What’s sapping your energy and, unbeknownst to you, hindering your performance in martial arts, athletics, or simply the daily art of living, working, and taking care of your family? Residual muscle tension, or tonus, is the continuous, passive partial contraction of muscles in the body that aids in posture and support. Unfortunately, any type of exercise, stress, fear, and trauma, all cause an unwanted and unnecessary increase in the normal residual muscle tension of the body. Usually this extra tonus goes unnoticed, or worse is simply deemed an acceptable and natural side effect of living. The problem with this added tension is that the continuous contraction of muscle throughout the day, ever day, is using up energy. Energy that can, and should, be available to us is being siphoned off thereby putting the brakes on our performance. It’s like driving a car around all day with the emergency brake on.

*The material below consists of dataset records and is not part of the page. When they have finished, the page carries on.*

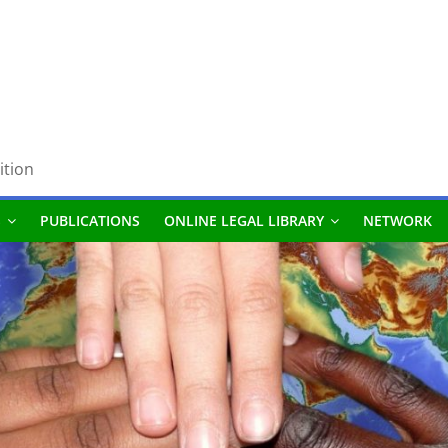
ition
S
PUBLICATIONS
ONLINE LEGAL LIBRARY
NETWORK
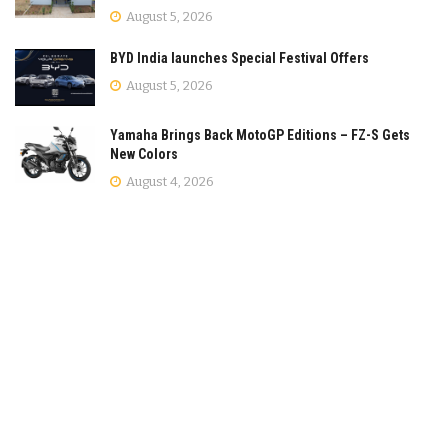
August 5, 2026
BYD India launches Special Festival Offers
August 5, 2026
Yamaha Brings Back MotoGP Editions – FZ-S Gets
New Colors
August 4, 2026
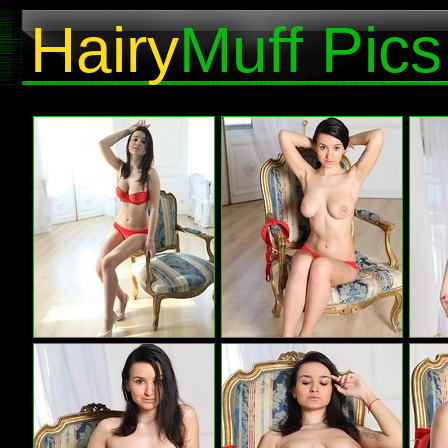
Hairy
Muff Pics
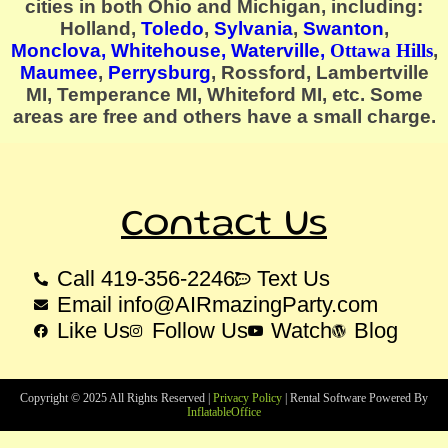
cities in both Ohio and Michigan, including:
Holland,
Toledo
,
Sylvania
,
Swanton
,
Monclova,
Whitehouse
, Waterville,
Ottawa Hills
,
Maumee
,
Perrysburg
, Rossford, Lambertville
MI, Temperance MI, Whiteford MI, etc. Some
areas are free and others have a small charge.
Contact Us
Call 419-356-2246
Text Us
Email info@AIRmazingParty.com
Like Us
Follow Us
Watch
Blog
Copyright ©
2025
All Rights Reserved |
Privacy Policy
| Rental Software Powered By
InflatableOffice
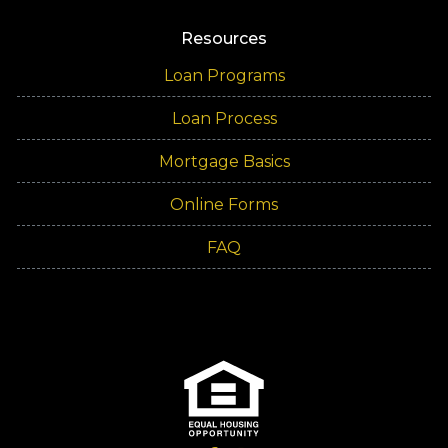
Resources
Loan Programs
Loan Process
Mortgage Basics
Online Forms
FAQ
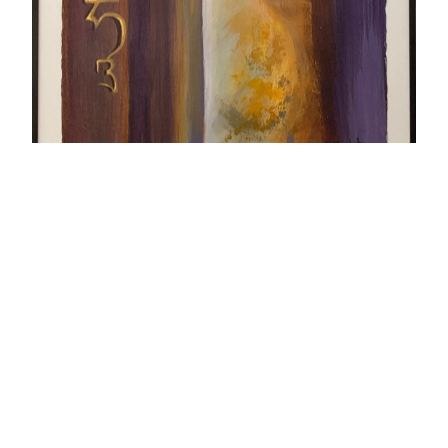
Seed Syllables
The vertical Sanskrit seed syllables: Om Ah Hung
(or Hun). In Tibetan Buddhism the Sanskrit
syllables are essentially ‘thought forms’
representing divinities or cosmic powers which
exert their influence by means of sound
vibrations. I think they are visually beautiful and
use them in some of my art works.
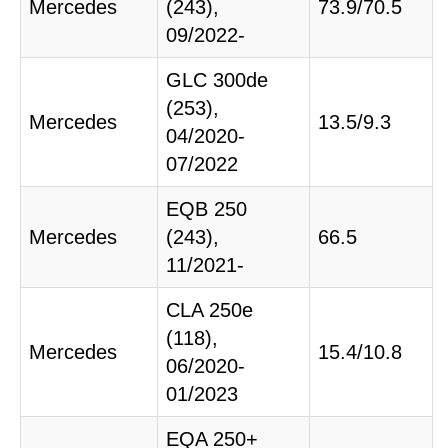
Mercedes
(243),
73.9/70.5
09/2022-
GLC 300de
(253),
Mercedes
13.5/9.3
04/2020-
07/2022
EQB 250
Mercedes
(243),
66.5
11/2021-
CLA 250e
(118),
Mercedes
15.4/10.8
06/2020-
01/2023
EQA 250+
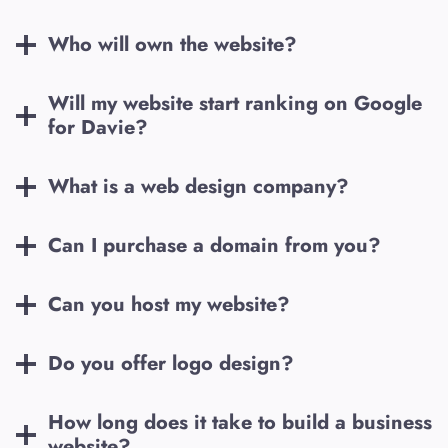
Who will own the website?
Will my website start ranking on Google
for
Davie
?
What is a web design company?
Can I purchase a domain from you?
Can you host my website?
Do you offer logo design?
How long does it take to build a business
website?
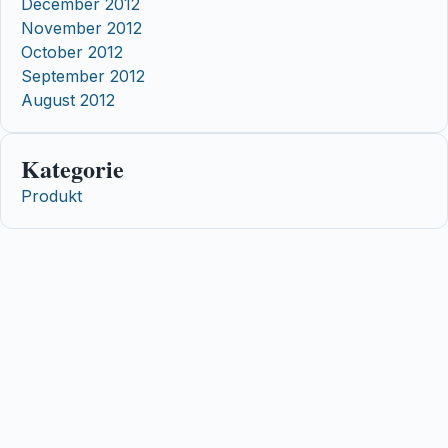
December 2012
November 2012
October 2012
September 2012
August 2012
Kategorie
Produkt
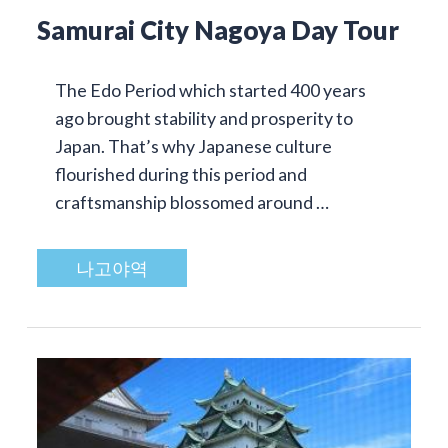
Samurai City Nagoya Day Tour
The Edo Period which started 400 years
ago brought stability and prosperity to
Japan. That’s why Japanese culture
flourished during this period and
craftsmanship blossomed around …
나고야역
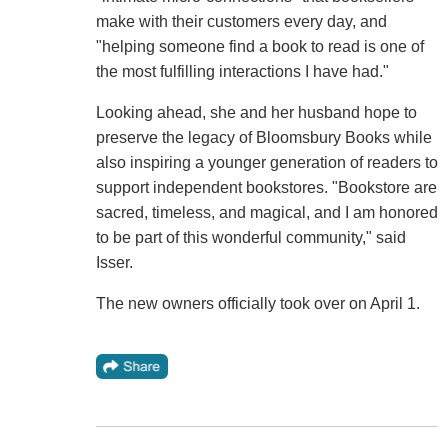
make with their customers every day, and
"helping someone find a book to read is one of
the most fulfilling interactions I have had."
Looking ahead, she and her husband hope to
preserve the legacy of Bloomsbury Books while
also inspiring a younger generation of readers to
support independent bookstores. "Bookstore are
sacred, timeless, and magical, and I am honored
to be part of this wonderful community," said
Isser.
The new owners officially took over on April 1.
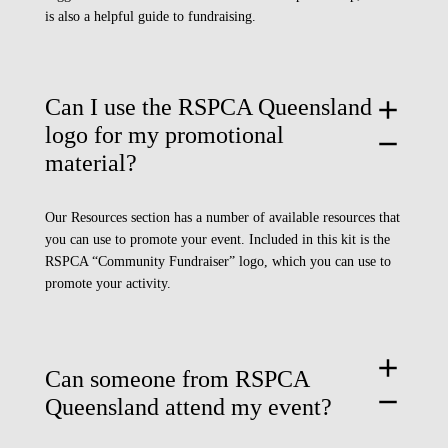
is also a helpful guide to fundraising.
Can I use the RSPCA Queensland
add
logo for my promotional
remove
material?
Our
Resources section
has a number of available resources that
you can use to promote your event. Included in this kit is the
RSPCA “Community Fundraiser” logo, which you can use to
promote your activity.
add
Can someone from RSPCA
remove
Queensland attend my event?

You can still get where you need to go, but that extra, unnecessary drag is killing the car’s performance and guzzling gas.
So how do we remove these insidious restrictive forces on our body? Besides a daily dose of joint mobility, which has been covered extensively in Warrior Fitness: Conditioning for Martial Arts, and in various other posts, I have come across 2 methods that work wonders:
1. Tension/Relaxation Exercises
At first glance, it may seem odd to increase tension in order to relieve tension, but remember, residual muscle tension is held unconsciously while these exercises will intentionally increase muscular tension for the purposes of identifying and releasing it. Stand naturally and lift your shoulders as high as possible up to your ears while simultaneously squeezing them as tight as possible. Hold for a couple seconds then drop with an exhale. Do it again. Feel the tension in your shoulders, neck, and upper back start to release? You can do this locally with any area of the body, or the whole body all together. For example, tense your left arm as tight as possible on an inhalation, hold for 3 seconds, then completely relax on an exhale. Do this with the legs, the abdomen, chest, back, shoulders. Tense each area while inhaling, hold for 3 seconds, then release and relax on the exhale.
2. Vibration Exercises
These are very simple, yet highly effective exercises which have been used for centuries in yoga and qigong to shake out and release residual muscle tension in the body. So how do you do them? Stand naturally, feet shoulder-width apart, knees slightly bent. Spine straight. Lift up from the crown of your head. Begin to bounce gently with the legs shaking the whole body up and down. On each down bounce allow the body to exhale – don’t force it. Don’t try to breath, just let the motion breath the body. Slightly round the shoulders and tuck the pelvis to help the motion push air out. Continue shaking the body up and down for about 30 seconds to a minute. Stay loose. Stay relaxed. Shake out the tension.
These 2 simple exercises, done on a daily basis, will go a long way toward helping you recover the energy that’s been bound up in holding residual muscle tension. Let me know how they work out for you!